Maritime concepts Flashcards
Aframax
Tanker carrying around 0.5 million barrels of oil, but usually applied to any tanker of 80,000–120,000 dwt (name derived from old AFRA chartering range).
Auxiliary engines
Small diesel engines on the ship used to drive alternators providing electrical power. They generally burn diesel oil. Ships generally have between three and five, depending on electricity requirements.
Ballast
Sea water pumped into carefully located ballast tanks, or cargo spaces, when the ship is not carrying cargo, to lower the ship in the water so that the propeller is sufficiently submerged to perform efficiently.
Berth
Designated area of quayside where a ship comes alongside to load or discharge cargo.
Bulk carrier
Single-deck ship which carries dry cargoes such as ore, coal, sugar or cereals. Smaller vessels may have their own cranes, whilst larger sizes rely on shore based equipment.
Bare boat charter
Similar to a lease. The vessel is chartered to a third party who to all intents and purposes owns it for the period of the charter, provides the crew, pays operating costs (including maintenance) and voyage costs (bunkers, port dues, canal transit dues, etc.), and directs its operations.
Bunkers
Fuel oil burned in ship’s main engine (auxiliaries use diesel)
Capesize
Bulk carrier too wide to transit the Panama Canal. Usually over 100,000 tonnes deadweight, but size increases over time, currently 170,000–180,000 dwt.
Charterer
Person or company who hires a ship from a shipowner for a period of time (time charter) or who reserves the entire cargo space for a single voyage (voyage charter).
Classification society.
Organization, such as Lloyd’s Register, which sets standards for ship construction; supervises standards during construction; and inspects the hull and machinery of a ship classed with the society at regular intervals, awarding the ‘class certificate’ required to obtain hull insurance. A ship with a current certificate is ‘in class’.
Container
Standard box of length 20 or 40 ft, width 8 ft and height 8 ft 6 in. High cube containers are 9 ft 6 in. high, and container-ships are usually designed to carry some of these.
Container-ship
Ship designed to carry containers, with cell guides in the holds into which the containers are lowered. Containers carried on deck are lashed and secured.

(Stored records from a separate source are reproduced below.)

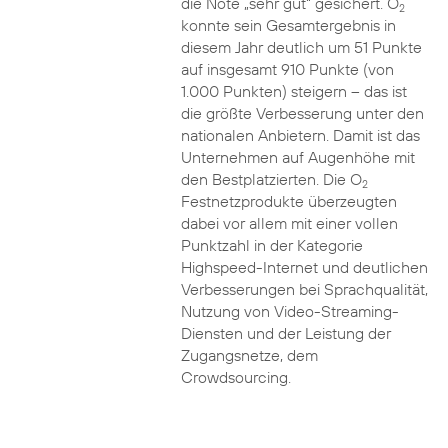
die Note „sehr gut“ gesichert. O
2
konnte sein Gesamtergebnis in
diesem Jahr deutlich um 51 Punkte
auf insgesamt 910 Punkte (von
1.000 Punkten) steigern – das ist
die größte Verbesserung unter den
nationalen Anbietern. Damit ist das
Unternehmen auf Augenhöhe mit
den Bestplatzierten. Die O
2
Festnetzprodukte überzeugten
dabei vor allem mit einer vollen
Punktzahl in der Kategorie
Highspeed-Internet und deutlichen
Verbesserungen bei Sprachqualität,
Nutzung von Video-Streaming-
Diensten und der Leistung der
Zugangsnetze, dem
Crowdsourcing.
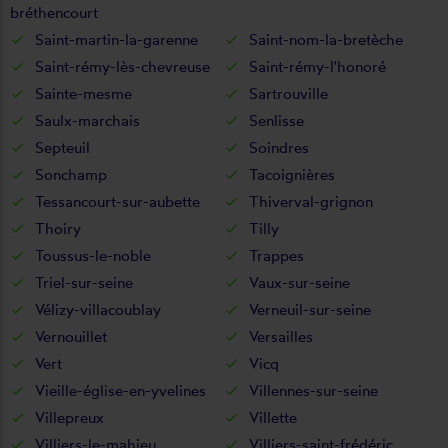
bréthencourt
Saint-martin-la-garenne
Saint-nom-la-bretèche
Saint-rémy-lès-chevreuse
Saint-rémy-l'honoré
Sainte-mesme
Sartrouville
Saulx-marchais
Senlisse
Septeuil
Soindres
Sonchamp
Tacoignières
Tessancourt-sur-aubette
Thiverval-grignon
Thoiry
Tilly
Toussus-le-noble
Trappes
Triel-sur-seine
Vaux-sur-seine
Vélizy-villacoublay
Verneuil-sur-seine
Vernouillet
Versailles
Vert
Vicq
Vieille-église-en-yvelines
Villennes-sur-seine
Villepreux
Villette
Villiers-le-mahieu
Villiers-saint-frédéric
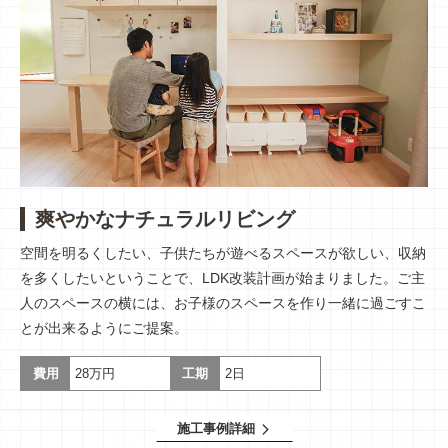
爽やかなナチュラルリビング
空間を明るくしたい、子供たちが遊べるスペースが欲しい、収納
を多くしたいということで、LDK改装計画が始まりました。ご主
人のスペースの横には、お子様のスペースを作り一緒に過ごすこ
とが出来るようにご提案。
費用
28万円
工期
2日
施工事例詳細
arrow_forward_ios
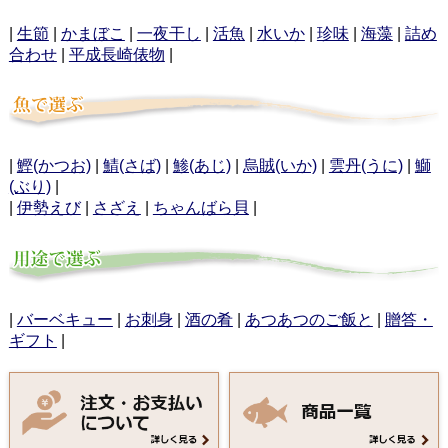
|
生節
|
かまぼこ
|
一夜干し
|
活魚
|
水いか
|
珍味
|
海藻
|
詰め
合わせ
|
平成長崎俵物
|
|
鰹(かつお)
|
鯖(さば)
|
鯵(あじ)
|
烏賊(いか)
|
雲丹(うに)
|
鰤
(ぶり)
|
|
伊勢えび
|
さざえ
|
ちゃんばら貝
|
|
バーベキュー
|
お刺身
|
酒の肴
|
あつあつのご飯と
|
贈答・
ギフト
|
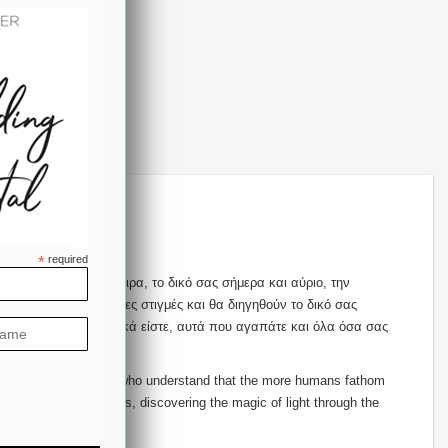
*
required
ης, τα κοινά σας όνειρα, το δικό σας σήμερα και αύριο, την
σουν τις σημαντκότερες στιγμές και θα διηγηθούν το δικό σας
ς, αυτοί που πραγματικά είστε, αυτά που αγαπάτε και όλα όσα σας
 a sister and a brother who understand that the more humans fathom
sorting out film scans, discovering the magic of light through the
 forever.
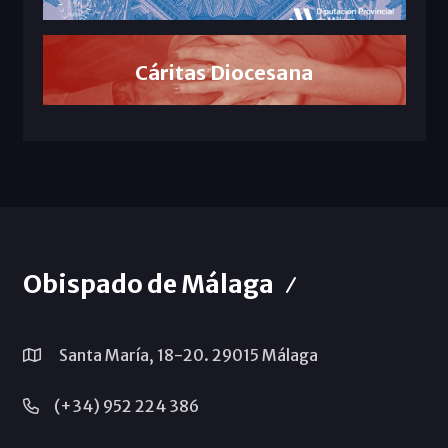
Cáritas Diocesana
Obispado de Málaga
Santa María, 18-20. 29015 Málaga
(+34) 952 224 386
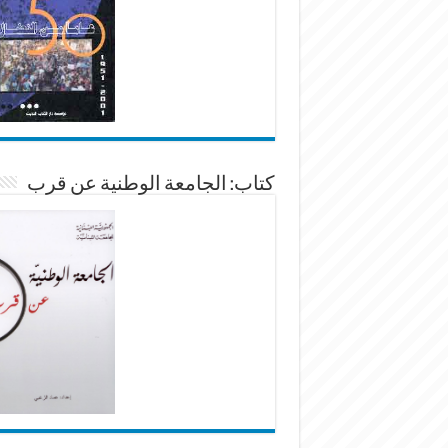
كتاب: الجامعة الوطنية عن قرب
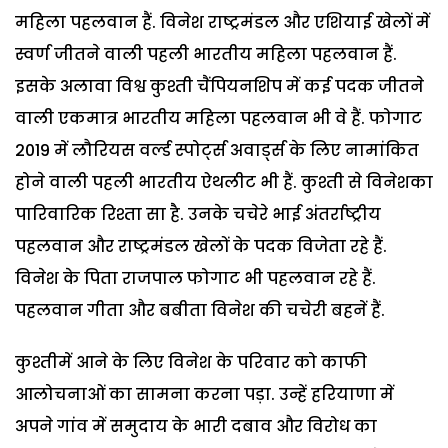
महिला पहलवान हैं. विनेश राष्ट्रमंडल और एशियाई खेलों में
स्वर्ण जीतने वाली पहली भारतीय महिला पहलवान हैं.
इसके अलावा विश्व कुश्ती चैंपियनशिप में कई पदक जीतने
वाली एकमात्र भारतीय महिला पहलवान भी वे हैं. फोगाट
2019 में लौरियस वर्ल्ड स्पोर्ट्स अवार्ड्स के लिए नामांकित
होने वाली पहली भारतीय ऐथलीट भी हैं. कुश्ती से विनेशका
पारिवारिक रिश्ता सा है. उनके चचेरे भाई अंतर्राष्ट्रीय
पहलवान और राष्ट्रमंडल खेलों के पदक विजेता रहे हैं.
विनेश के पिता राजपाल फोगाट भी पहलवान रहे हैं.
पहलवान गीता और बबीता विनेश की चचेरी बहनें हैं.
कुश्तीमें आने के लिए विनेश के परिवार को काफी
आलोचनाओं का सामना करना पड़ा. उन्हें हरियाणा में
अपने गांव में समुदाय के भारी दबाव और विरोध का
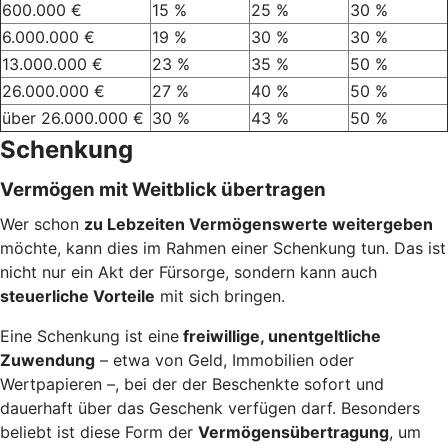
600.000 €
15 %
25 %
30 %
6.000.000 €
19 %
30 %
30 %
13.000.000 €
23 %
35 %
50 %
26.000.000 €
27 %
40 %
50 %
über 26.000.000 €
30 %
43 %
50 %
Schenkung
Vermögen mit Weitblick übertragen
Wer schon
zu Lebzeiten Vermögenswerte weitergeben
möchte, kann dies im Rahmen einer Schenkung tun. Das ist
nicht nur ein Akt der Fürsorge, sondern kann auch
steuerliche Vorteile
mit sich bringen.
Eine Schenkung ist eine
freiwillige, unentgeltliche
Zuwendung
– etwa von Geld, Immobilien oder
Wertpapieren –, bei der der Beschenkte sofort und
dauerhaft über das Geschenk verfügen darf. Besonders
beliebt ist diese Form der
Vermögensübertragung
, um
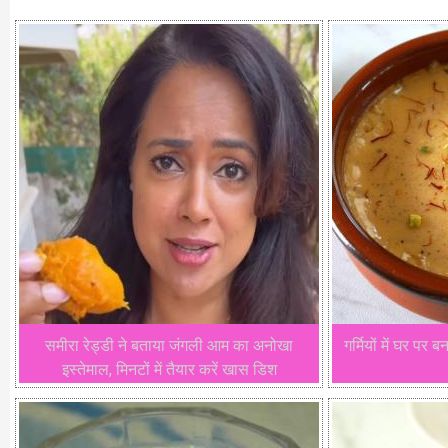
समीरा रेड्डी ने बताया जंगली आम का अनोखा
गर्मियों में घर पर बन
इस्तेमाल, मिनटों में तैयार करें खास डिश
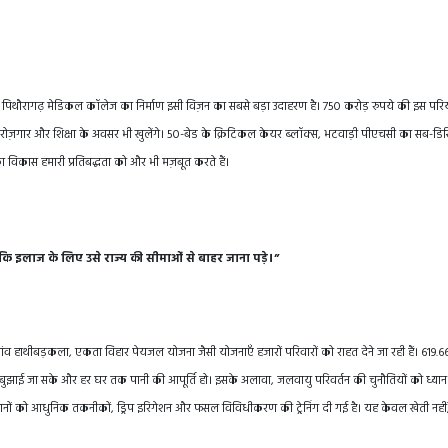
है। पिथौरागढ़ मेडिकल कॉलेज का निर्माण इसी विज़न का सबसे बड़ा उदाहरण है। 750 करोड़ रुपये की इस परि
िए नए रोज़गार और शिक्षा के अवसर भी खुलेंगे। 50-बेड के क्रिटिकल केयर ब्लॉक्स, भटवाड़ी पीएचसी का सब-डिस्ट
 का विकास हमारी प्रतिबद्धता को और भी मज़बूत करते हैं।
 इलाज के लिए उसे राज्य की सीमाओं से बाहर जाना पड़े।”
ंव हाथीबड़कला, एकता विहार पेयजल योजना जैसी योजनाएँ हजारों परिवारों को राहत देने जा रही हैं। 619.
स बुझाई जा सके और हर घर तक पानी की आपूर्ति हो। इसके अलावा, जलवायु परिवर्तन की चुनौतियों को ध्यान 
सानों को आधुनिक तकनीकों, ड्रिप इरिगेशन और फसल विविधीकरण की ट्रेनिंग दी गई है। यह केवल खेती नहीं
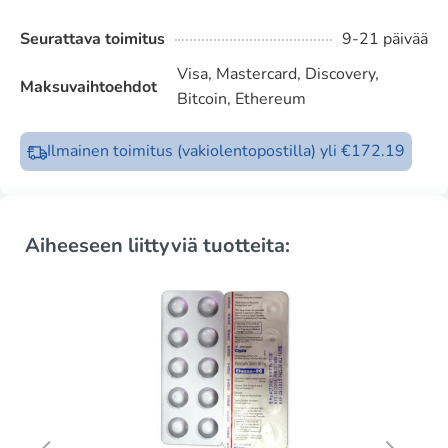
Seurattava toimitus
9-21 päivää
Visa, Mastercard, Discovery,
Maksuvaihtoehdot
Bitcoin, Ethereum
Ilmainen toimitus (vakiolentopostilla) yli €172.19
Aiheeseen liittyviä tuotteita:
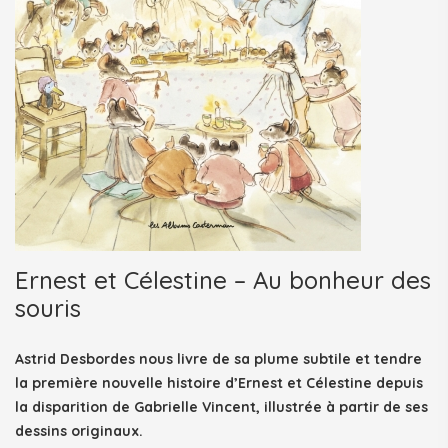
Ernest et Célestine – Au bonheur des
souris
Astrid Desbordes nous livre de sa plume subtile et tendre
la première nouvelle histoire d’Ernest et Célestine depuis
la disparition de Gabrielle Vincent, illustrée à partir de ses
dessins originaux.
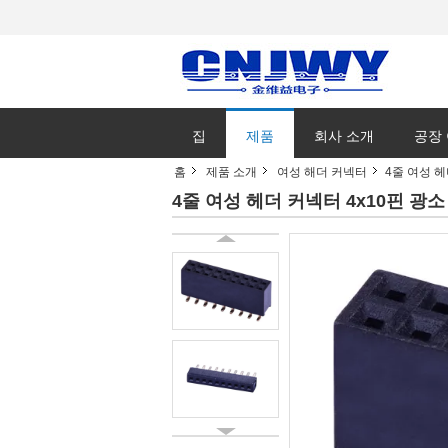
집
제품
회사 소개
공장
홈
제품 소개
여성 해더 커넥터
4줄 여성 헤
4줄 여성 헤더 커넥터 4x10핀 광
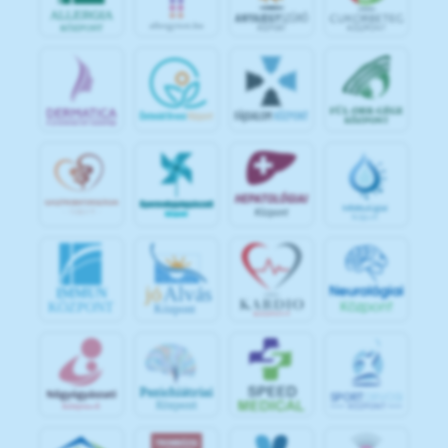
jó
Alvás
IMMUN
KÖZPONT
Központ
S
POR
T
O
R
V
OS
I
KÖ
ZPON
T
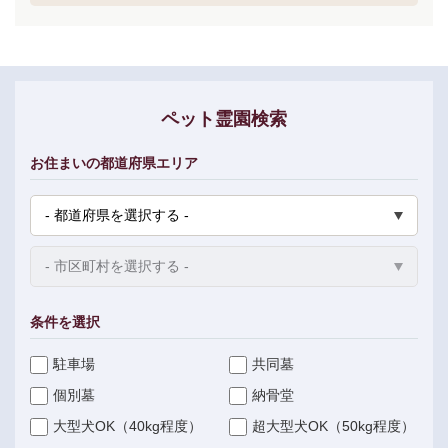
ペット霊園検索
お住まいの都道府県エリア
条件を選択
駐車場
共同墓
個別墓
納骨堂
大型犬OK（40kg程度）
超大型犬OK（50kg程度）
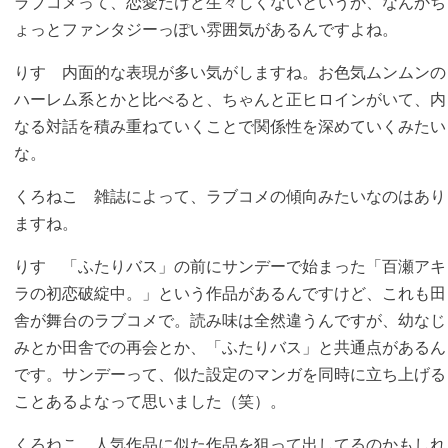
ラブコメって、恋愛だけど生々しくないというか、なんかち
ょっとファンタジーっぽい雰囲気があるんですよね。
りす
内面的な表現が多い気がしますね。お色気ムンムンの
ハーレム系とかと比べると、ちゃんと正ヒロインがいて、内
なる対話を積み重ねていくことで関係性を深めていくみたい
な。
くろねこ
雑誌によって、ラブコメの傾向みたいなのはあり
ますね。
りす
「ふたりバス」の前にサンデーで始まった「百瀬アキ
ラの初恋破綻中。」という作品があるんですけど、これも田
舎が舞台のラブコメで。読み味は全然違うんですが、幼なじ
みとか田舎での再会とか、「ふたりバス」と共通点があるん
です。サンデーって、似た設定のマンガを同時に立ち上げる
ことあるよなって思いました（笑）。
くろねこ
人気作品に似た作品を狙って出してるのかもしれ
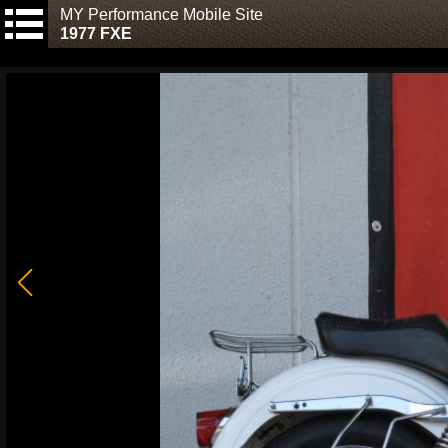
MY Performance Mobile Site
1977 FXE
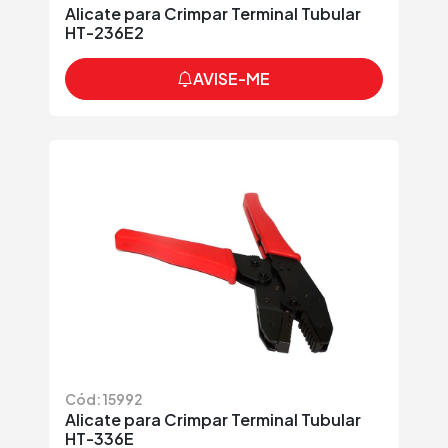
Alicate para Crimpar Terminal Tubular
HT-236E2
AVISE-ME
Cód: 15992
Alicate para Crimpar Terminal Tubular
HT-336E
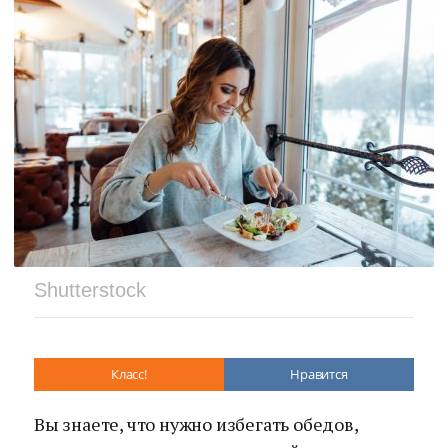
Shutterstock
Класс!
Нравится
Вы знаете, что нужно избегать обедов,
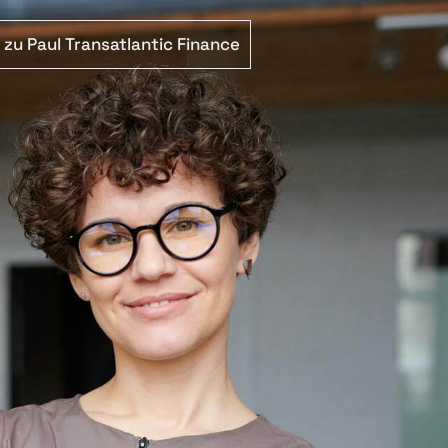
zu Paul Transatlantic Finance
TSCH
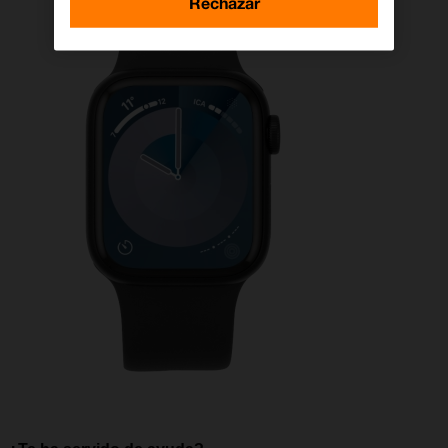
Rechazar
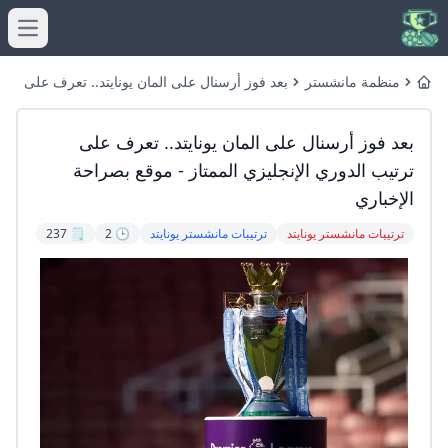
menu
منظمة مانشستر
بعد فوز أرسنال على المان يونايتد.. تعرف على
Home
يونايتد غير
ترتيب الدوري الإنجليزي الممتاز - موقع بصراحة
الرسمية
الإخباري
بعد فوز أرسنال على المان يونايتد.. تعرف على
ترتيب الدوري الإنجليزي الممتاز - موقع بصراحة
الإخباري
ترتيبات مانشستر يونايتد
ترتيبات مانشستر يونايتد
🕒 2
🗒️ 237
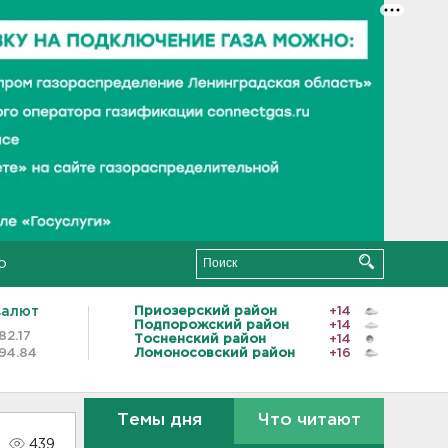
о
валют
Приозерский район
+14
Подпорожский район
+14
82.17
Тосненский район
+14
94.84
Ломоносовский район
+16
Темы дня
Что читают
439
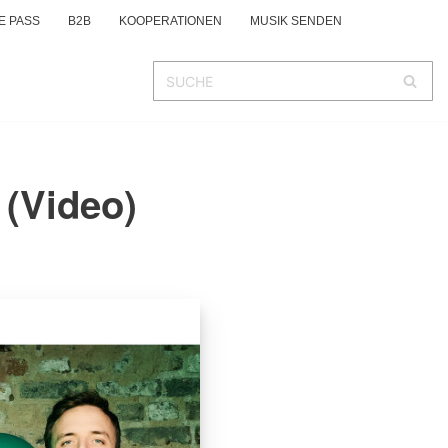
E PASS
B2B
KOOPERATIONEN
MUSIK SENDEN
(Video)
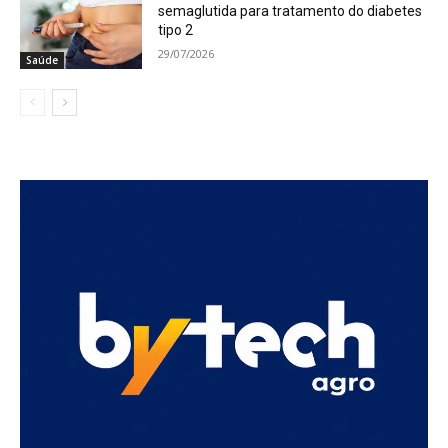
semaglutida para tratamento do diabetes
tipo 2
29/07/2026
Saúde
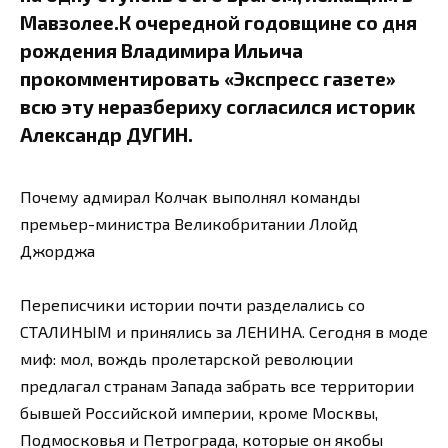
Мавзолее.К очередной годовщине со дня
рождения Владимира Ильича
прокомментировать «Экспресс газете»
всю эту неразбериху согласился историк
Александр ДУГИН.
Почему адмирал Колчак выполнял команды
премьер-министра Великобритании Ллойд
Джорджа
Переписчики истории почти разделались со
СТАЛИНЫМ и принялись за ЛЕНИНА. Сегодня в моде
миф: мол, вождь пролетарской революции
предлагал странам Запада забрать все территории
бывшей Российской империи, кроме Москвы,
Подмосковья и Петрограда, которые он якобы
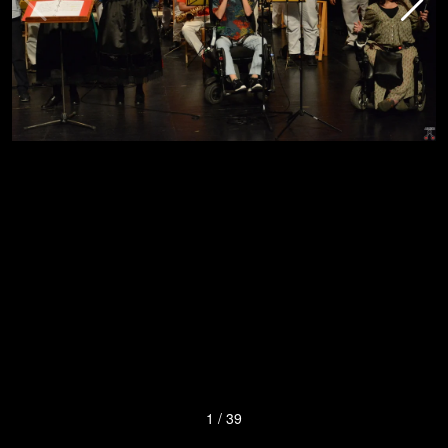
1
/
39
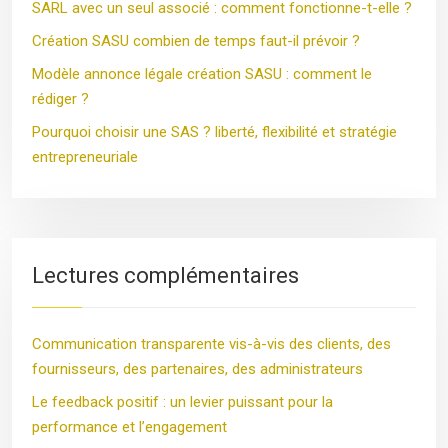
SARL avec un seul associé : comment fonctionne-t-elle ?
Création SASU combien de temps faut-il prévoir ?
Modèle annonce légale création SASU : comment le
rédiger ?
Pourquoi choisir une SAS ? liberté, flexibilité et stratégie
entrepreneuriale
Lectures complémentaires
Communication transparente vis-à-vis des clients, des
fournisseurs, des partenaires, des administrateurs
Le feedback positif : un levier puissant pour la
performance et l’engagement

Compensated gross ton (cgt)
Measure of shipbuilding output based on the gross tonnage of the ship multiplied by a cgt coefficient reflecting its work content (see Appendix B).
Deadweight (dwt)
The weight a ship can carry when loaded to its marks, including cargo, fuel, fresh water, stores and crew.
Freeboard
Vertical distance between waterline and top of hull.
Freight rate
Amount of money paid to a shipowner or shipping line for the carriage
of each unit of cargo (lonne, cubic metre or container load) between named ports.
Freight alt kinds (FAK)
The standard rate charged per container, regardless of what commodity it is carrying, e.g. FAK rate of $1500 per TEU.
FEU
Forty-foot container (see TEU).
Gas tanker
Ship capable of carrying liquid gas at sub-zero temperatures. Cargo is kept cold by pressure, insulation, and/or refrigeration of ‘boil-off gas’ which is returned to the cargo tanks (see Chapter 14).
Gross ton (gt)
Internal measurement of the ship’s open spaces. Now calculated from a formula set out in the IMO Tonnage Convention.